== Segment start ==

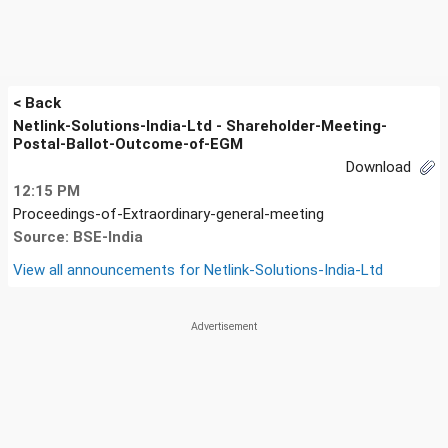
< Back
Netlink-Solutions-India-Ltd - Shareholder-Meeting-
Postal-Ballot-Outcome-of-EGM
Download
12:15 PM
Proceedings-of-Extraordinary-general-meeting
Source: BSE-India
View all announcements for
Netlink-Solutions-India-Ltd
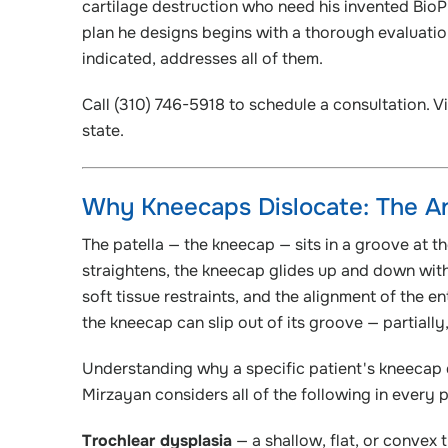
cartilage destruction who need his invented BioP
plan he designs begins with a thorough evaluatio
indicated, addresses all of them.
Call (310) 746-5918 to schedule a consultation. Vi
state.
Why Kneecaps Dislocate: The An
The patella — the kneecap — sits in a groove at t
straightens, the kneecap glides up and down with
soft tissue restraints, and the alignment of the e
the kneecap can slip out of its groove — partially
Understanding why a specific patient's kneecap d
Mirzayan considers all of the following in every pa
Trochlear dysplasia
— a shallow, flat, or convex 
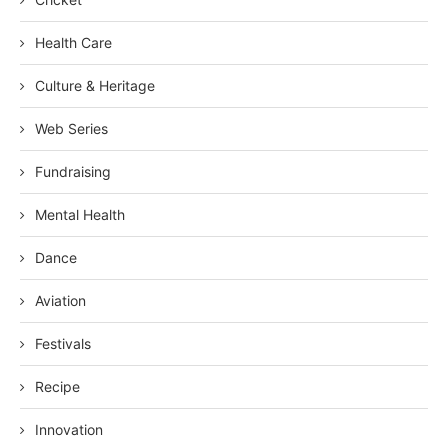
Health Care
Culture & Heritage
Web Series
Fundraising
Mental Health
Dance
Aviation
Festivals
Recipe
Innovation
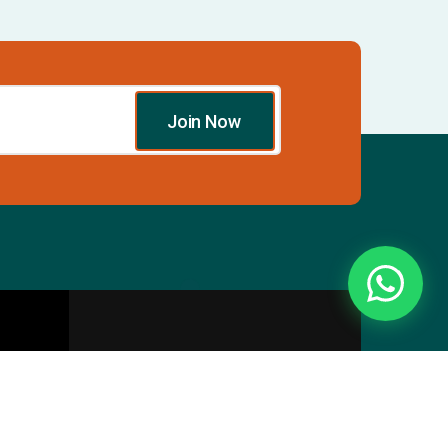
Join Now
Essentials
Directory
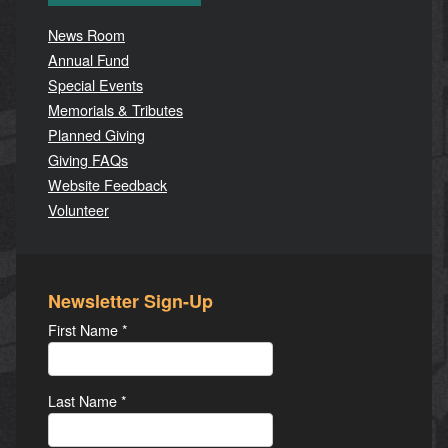
News Room
Annual Fund
Special Events
Memorials & Tributes
Planned Giving
Giving FAQs
Website Feedback
Volunteer
Newsletter Sign-Up
First Name
*
Last Name
*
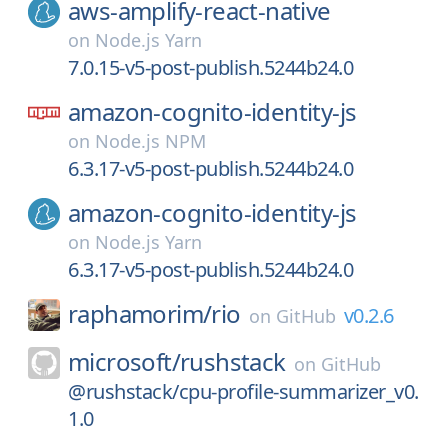
aws-amplify-react-native
on
Node.js Yarn
7.0.15-v5-post-publish.5244b24.0
amazon-cognito-identity-js
on
Node.js NPM
6.3.17-v5-post-publish.5244b24.0
amazon-cognito-identity-js
on
Node.js Yarn
6.3.17-v5-post-publish.5244b24.0
raphamorim/
rio
v0.2.6
on
GitHub
microsoft/
rushstack
on
GitHub
@rushstack/cpu-profile-summarizer_v0.
1.0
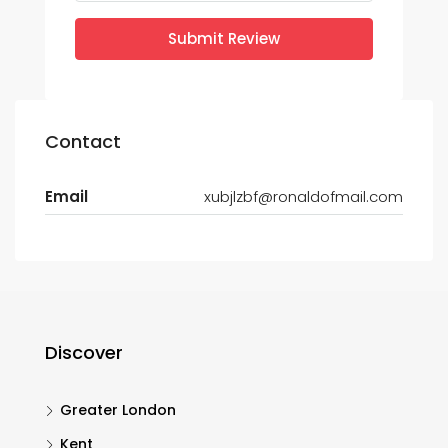
Submit Review
Contact
Email
xubjlzbf@ronaldofmail.com
Discover
Greater London
Kent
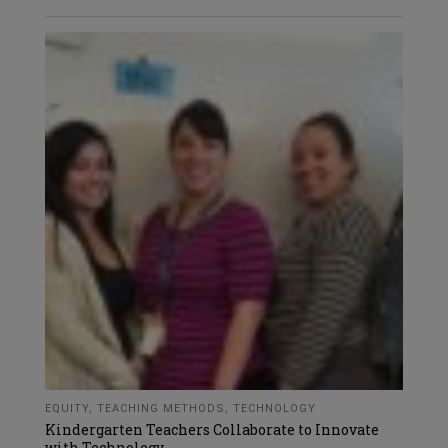
EQUITY
,
TEACHING METHODS
,
TECHNOLOGY
Kindergarten Teachers Collaborate to Innovate
with Technology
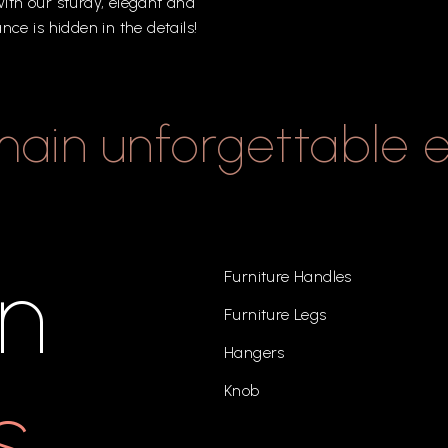
ith
our
sturdy,
elegant
and
ance
is
hidden
in
the
details!
main
unforgettable
in
Furniture Handles
Furniture Legs
Hangers
s
Knob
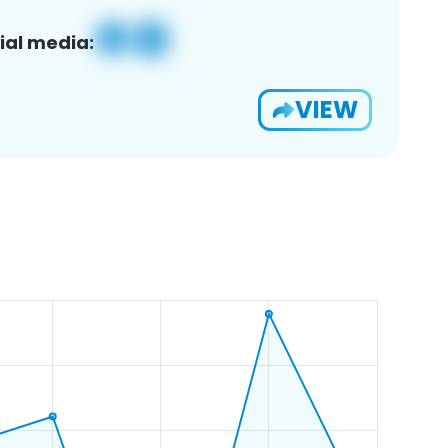
ial media:
VIEW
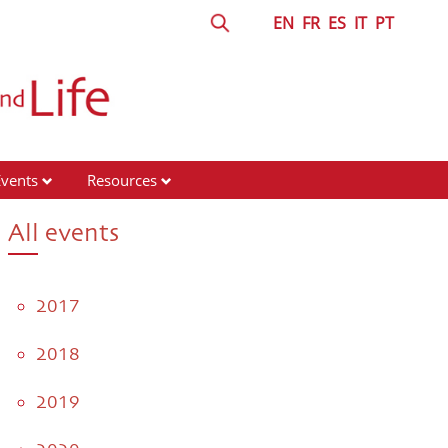
EN
FR
ES
IT
PT
Events
Resources
All events
2017
2018
2019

== Segment end ==

## WHAT YOU SHOULD DO
Set the pictures aside and transcribe the data above exactly.

## THE COMPLETED TASK
< Back
Netlink-Solutions-India-Ltd - Shareholder-Meeting-
Postal-Ballot-Outcome-of-EGM
Download
12:15 PM
Proceedings-of-Extraordinary-general-meeting
Source: BSE-India
View all announcements for
Netlink-Solutions-India-Ltd
cartilage destruction who need his invented BioP
plan he designs begins with a thorough evaluatio
indicated, addresses all of them.
Call (310) 746-5918 to schedule a consultation. Vi
state.
Why Kneecaps Dislocate: The An
The patella — the kneecap — sits in a groove at t
straightens, the kneecap glides up and down with
soft tissue restraints, and the alignment of the e
the kneecap can slip out of its groove — partially
Understanding why a specific patient's kneecap d
Mirzayan considers all of the following in every pa
Trochlear dysplasia
— a shallow, flat, or convex 
Health Care
Culture & Heritage
Web Series
Fundraising
Mental Health
Dance
Aviation
Festivals
Recipe
Innovation
Join Now
Essentials
Directory
News Room
Annual Fund
Special Events
Memorials & Tributes
Planned Giving
Giving FAQs
Website Feedback
Volunteer
Newsletter Sign-Up
First Name
*
Last Name
*
aws-amplify-react-native
on
Node.js Yarn
7.0.15-v5-post-publish.5244b24.0
amazon-cognito-identity-js
on
Node.js NPM
6.3.17-v5-post-publish.5244b24.0
amazon-cognito-identity-js
on
Node.js Yarn
6.3.17-v5-post-publish.5244b24.0
raphamorim/
rio
v0.2.6
on
GitHub
microsoft/
rushstack
on
GitHub
@rushstack/cpu-profile-summarizer_v0.
1.0
Submit Review
Contact
Email
xubjlzbf@ronaldofmail.com
Discover
Greater London
Kent
EQUITY
,
TEACHING METHODS
,
TECHNOLOGY
Kindergarten Teachers Collaborate to Innovate
with Technology
ith
our
sturdy,
elegant
and
ance
is
hidden
in
the
details!
main
unforgettable
in
Furniture Handles
Furniture Legs
Hangers
s
Knob
ial media:
VIEW
EN
FR
ES
IT
PT
Events
Resources
All events
2017
2018
2019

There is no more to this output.